_Task description_
Begin at the line holding "überlassen." and set down exactly each line through the last one below, omitting pictures. Include nothing else.

--- START ---

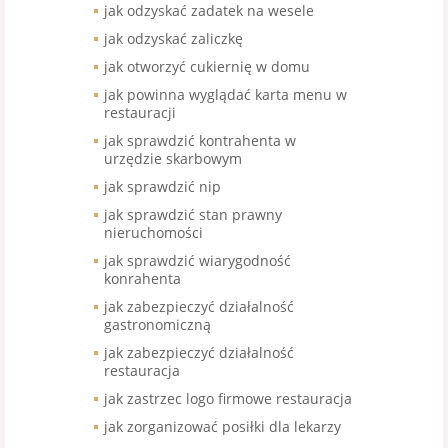
jak odzyskać zadatek na wesele
jak odzyskać zaliczkę
jak otworzyć cukiernię w domu
jak powinna wyglądać karta menu w
restauracji
jak sprawdzić kontrahenta w
urzędzie skarbowym
jak sprawdzić nip
jak sprawdzić stan prawny
nieruchomości
jak sprawdzić wiarygodność
konrahenta
jak zabezpieczyć działalność
gastronomiczną
jak zabezpieczyć działalność
restauracja
jak zastrzec logo firmowe restauracja
jak zorganizować posiłki dla lekarzy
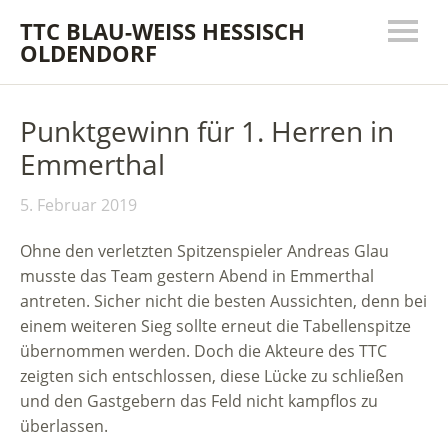
TTC BLAU-WEISS HESSISCH
OLDENDORF
Punktgewinn für 1. Herren in
Emmerthal
5. Februar 2019
Ohne den verletzten Spitzenspieler Andreas Glau
musste das Team gestern Abend in Emmerthal
antreten. Sicher nicht die besten Aussichten, denn bei
einem weiteren Sieg sollte erneut die Tabellenspitze
übernommen werden. Doch die Akteure des TTC
zeigten sich entschlossen, diese Lücke zu schließen
und den Gastgebern das Feld nicht kampflos zu
überlassen.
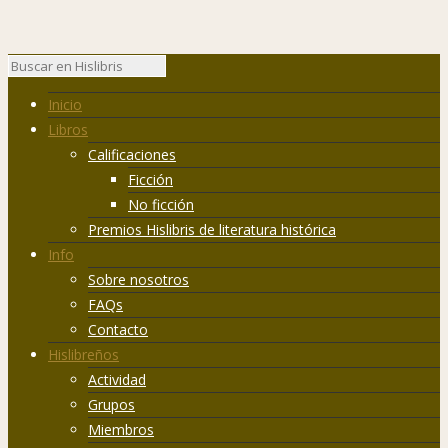
Inicio
Libros
Calificaciones
Ficción
No ficción
Premios Hislibris de literatura histórica
Info
Sobre nosotros
FAQs
Contacto
Hislibreños
Actividad
Grupos
Miembros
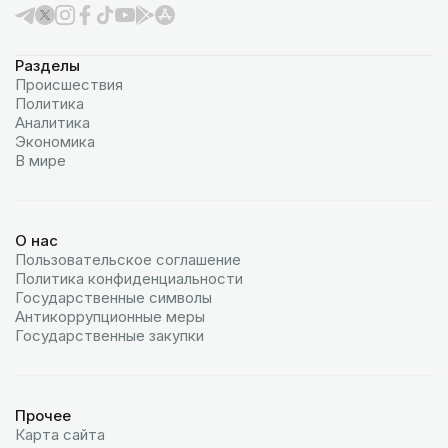
Разделы
Происшествия
Политика
Аналитика
Экономика
В мире
О нас
Пользовательское соглашение
Политика конфиденциальности
Государственные символы
Антикоррупционные меры
Государственные закупки
Прочее
Карта сайта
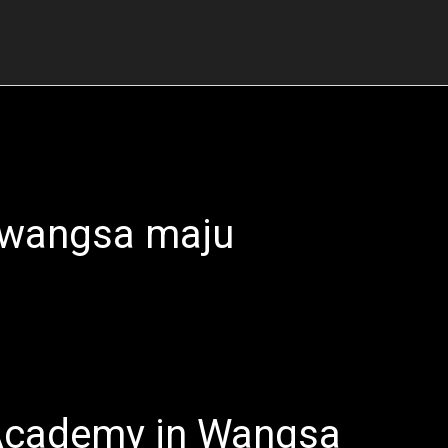
 wangsa maju
 Academy in Wangsa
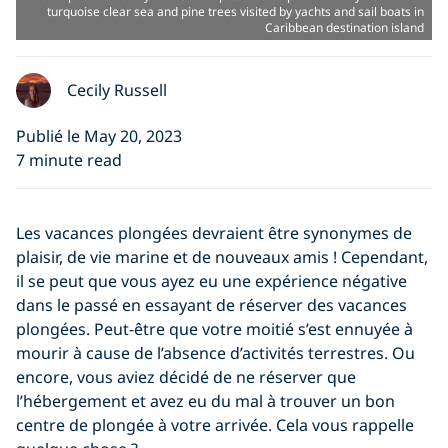
turquoise clear sea and pine trees visited by yachts and sail boats in
Caribbean destination island
Cecily Russell
Publié le May 20, 2023
7 minute read
Les vacances plongées devraient être synonymes de
plaisir, de vie marine et de nouveaux amis ! Cependant,
il se peut que vous ayez eu une expérience négative
dans le passé en essayant de réserver des vacances
plongées. Peut-être que votre moitié s’est ennuyée à
mourir à cause de l’absence d’activités terrestres. Ou
encore, vous aviez décidé de ne réserver que
l’hébergement et avez eu du mal à trouver un bon
centre de plongée à votre arrivée. Cela vous rappelle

--- END ---

_Exercise result_
überlassen.
Inicio
Libros
Calificaciones
Ficción
No ficción
Premios Hislibris de literatura histórica
Info
Sobre nosotros
FAQs
Contacto
Hislibreños
Actividad
Grupos
Miembros
Разделы
Происшествия
Политика
Аналитика
Экономика
В мире
О нас
Пользовательское соглашение
Политика конфиденциальности
Государственные символы
Антикоррупционные меры
Государственные закупки
Прочее
Карта сайта
 wangsa maju
 Academy in Wangsa
turquoise clear sea and pine trees visited by yachts and sail boats in
Caribbean destination island
Cecily Russell
Publié le May 20, 2023
7 minute read
Les vacances plongées devraient être synonymes de
plaisir, de vie marine et de nouveaux amis ! Cependant,
il se peut que vous ayez eu une expérience négative
dans le passé en essayant de réserver des vacances
plongées. Peut-être que votre moitié s’est ennuyée à
mourir à cause de l’absence d’activités terrestres. Ou
encore, vous aviez décidé de ne réserver que
l’hébergement et avez eu du mal à trouver un bon
centre de plongée à votre arrivée. Cela vous rappelle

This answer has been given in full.